[Page images and extracted text]
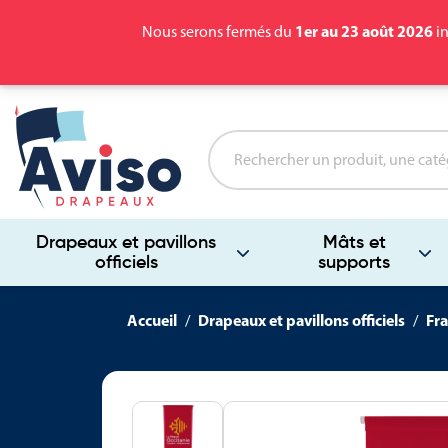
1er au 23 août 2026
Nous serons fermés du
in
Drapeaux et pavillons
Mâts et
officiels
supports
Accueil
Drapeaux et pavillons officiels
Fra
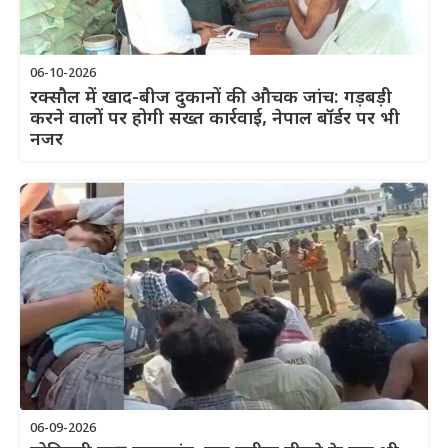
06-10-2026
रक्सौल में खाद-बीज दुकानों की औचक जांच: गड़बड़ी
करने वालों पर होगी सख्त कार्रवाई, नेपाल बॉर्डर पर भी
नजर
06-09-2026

WORK ORDER ::
Output the number of lines in the records above that contain the string "Drapeaux", and no other text.

ANSWER ::
2